◆ TASK DESCRIPTION
Report every line of the entries that contains the word "work".

=== Begin Enclosure ===

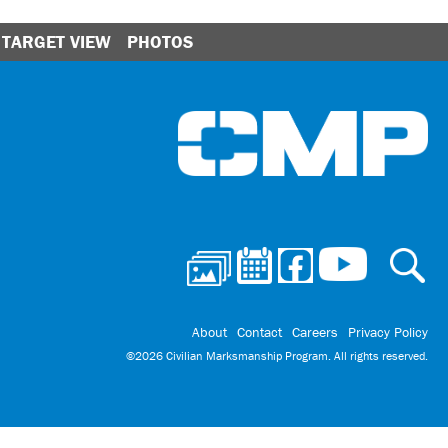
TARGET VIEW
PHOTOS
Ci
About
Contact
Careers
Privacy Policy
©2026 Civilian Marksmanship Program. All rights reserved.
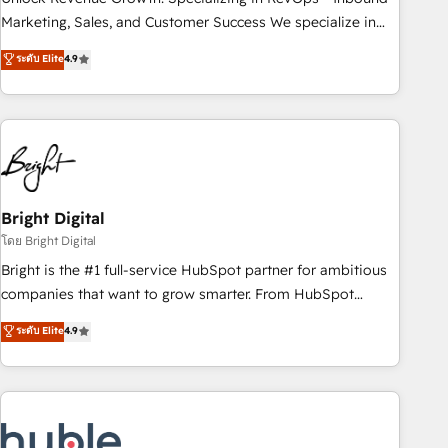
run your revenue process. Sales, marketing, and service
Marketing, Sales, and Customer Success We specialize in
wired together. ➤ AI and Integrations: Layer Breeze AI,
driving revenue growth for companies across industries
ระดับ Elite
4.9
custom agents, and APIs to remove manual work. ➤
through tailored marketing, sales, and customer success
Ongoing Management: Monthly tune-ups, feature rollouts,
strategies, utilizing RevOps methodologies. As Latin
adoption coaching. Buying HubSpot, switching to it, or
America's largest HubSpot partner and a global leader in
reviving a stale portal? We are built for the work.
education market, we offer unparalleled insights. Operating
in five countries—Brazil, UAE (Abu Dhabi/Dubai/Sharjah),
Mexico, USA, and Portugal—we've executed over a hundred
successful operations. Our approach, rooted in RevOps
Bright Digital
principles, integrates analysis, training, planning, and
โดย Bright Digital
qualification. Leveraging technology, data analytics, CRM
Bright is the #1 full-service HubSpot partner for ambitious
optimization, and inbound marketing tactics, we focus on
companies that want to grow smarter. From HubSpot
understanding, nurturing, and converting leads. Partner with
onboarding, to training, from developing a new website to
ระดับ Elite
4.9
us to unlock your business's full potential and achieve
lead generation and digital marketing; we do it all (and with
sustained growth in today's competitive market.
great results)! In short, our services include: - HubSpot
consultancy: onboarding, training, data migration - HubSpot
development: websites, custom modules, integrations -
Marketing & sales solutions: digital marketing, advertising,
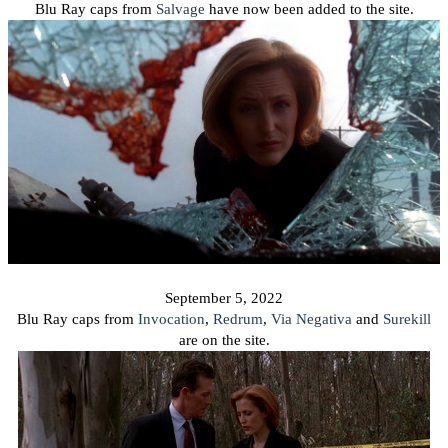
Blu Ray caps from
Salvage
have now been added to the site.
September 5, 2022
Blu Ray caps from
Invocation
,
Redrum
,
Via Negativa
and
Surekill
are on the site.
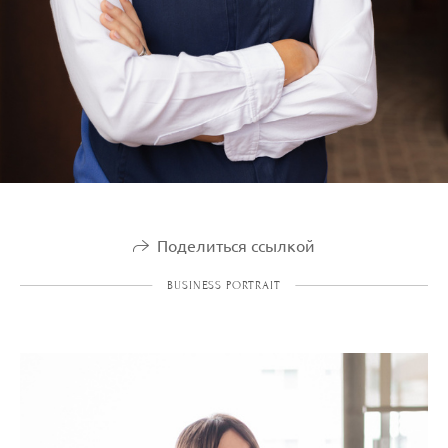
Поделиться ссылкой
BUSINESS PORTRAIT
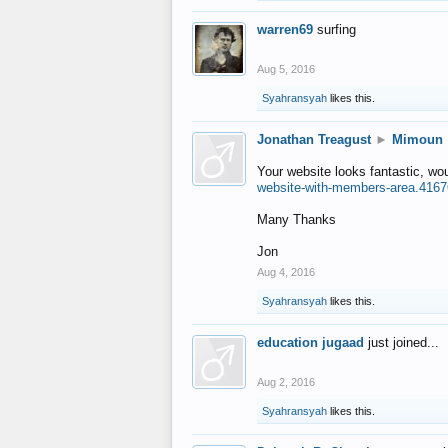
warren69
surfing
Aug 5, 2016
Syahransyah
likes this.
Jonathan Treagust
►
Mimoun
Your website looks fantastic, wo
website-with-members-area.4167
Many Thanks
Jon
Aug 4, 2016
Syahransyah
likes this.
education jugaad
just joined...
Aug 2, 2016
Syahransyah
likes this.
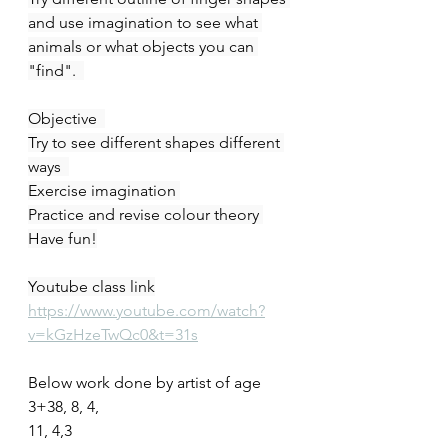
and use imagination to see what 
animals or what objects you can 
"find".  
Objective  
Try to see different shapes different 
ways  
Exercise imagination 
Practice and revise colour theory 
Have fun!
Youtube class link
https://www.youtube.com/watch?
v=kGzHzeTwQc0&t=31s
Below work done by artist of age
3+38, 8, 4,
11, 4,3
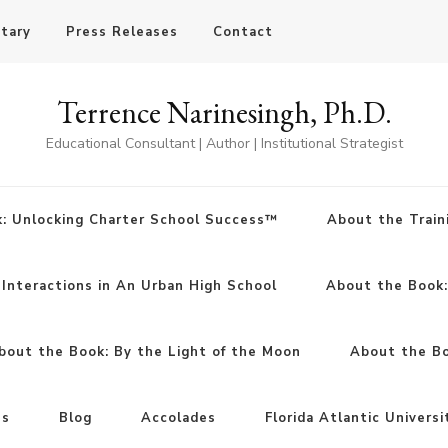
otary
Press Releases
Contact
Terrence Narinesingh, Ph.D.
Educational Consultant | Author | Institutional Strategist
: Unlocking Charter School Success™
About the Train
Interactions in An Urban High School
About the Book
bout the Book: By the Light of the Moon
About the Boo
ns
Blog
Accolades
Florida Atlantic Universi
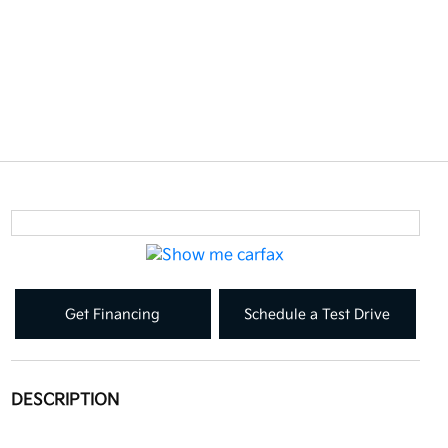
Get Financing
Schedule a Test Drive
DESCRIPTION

=== End Enclosure ===
=== Begin Enclosure ===

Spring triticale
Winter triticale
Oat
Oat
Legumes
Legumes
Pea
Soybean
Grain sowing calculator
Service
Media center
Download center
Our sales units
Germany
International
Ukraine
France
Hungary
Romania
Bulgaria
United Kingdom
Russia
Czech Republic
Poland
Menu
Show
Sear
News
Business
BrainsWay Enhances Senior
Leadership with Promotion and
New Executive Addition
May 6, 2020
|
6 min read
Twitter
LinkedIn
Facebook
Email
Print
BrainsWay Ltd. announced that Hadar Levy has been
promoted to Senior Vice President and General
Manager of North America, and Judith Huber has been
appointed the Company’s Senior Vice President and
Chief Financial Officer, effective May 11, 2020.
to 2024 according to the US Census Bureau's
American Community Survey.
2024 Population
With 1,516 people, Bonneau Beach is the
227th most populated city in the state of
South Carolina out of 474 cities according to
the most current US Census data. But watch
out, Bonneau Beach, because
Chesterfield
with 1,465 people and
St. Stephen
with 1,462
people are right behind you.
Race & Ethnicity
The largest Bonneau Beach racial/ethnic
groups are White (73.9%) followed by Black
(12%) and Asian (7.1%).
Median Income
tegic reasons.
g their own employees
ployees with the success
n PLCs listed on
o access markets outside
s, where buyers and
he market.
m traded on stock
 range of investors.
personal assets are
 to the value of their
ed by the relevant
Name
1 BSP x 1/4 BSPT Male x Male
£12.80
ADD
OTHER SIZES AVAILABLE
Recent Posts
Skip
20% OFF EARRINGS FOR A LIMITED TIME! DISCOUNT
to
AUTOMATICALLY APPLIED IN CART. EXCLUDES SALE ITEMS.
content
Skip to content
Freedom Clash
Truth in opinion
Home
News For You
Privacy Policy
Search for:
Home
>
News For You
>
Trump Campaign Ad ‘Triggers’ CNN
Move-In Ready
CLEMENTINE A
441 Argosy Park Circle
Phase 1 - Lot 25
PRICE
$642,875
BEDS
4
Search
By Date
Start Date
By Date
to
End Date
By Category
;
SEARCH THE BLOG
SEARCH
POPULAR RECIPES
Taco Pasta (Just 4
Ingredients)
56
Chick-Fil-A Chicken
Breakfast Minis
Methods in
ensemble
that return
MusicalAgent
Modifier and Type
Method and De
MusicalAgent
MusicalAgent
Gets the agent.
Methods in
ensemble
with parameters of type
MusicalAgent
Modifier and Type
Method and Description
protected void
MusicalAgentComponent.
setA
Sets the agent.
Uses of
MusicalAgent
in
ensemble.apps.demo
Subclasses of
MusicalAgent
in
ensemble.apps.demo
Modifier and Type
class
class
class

=== End Enclosure ===

◆ WRITTEN SOLUTION
custom agents, and APIs to remove manual work. ➤
reviving a stale portal? We are built for the work.
Below work done by artist of age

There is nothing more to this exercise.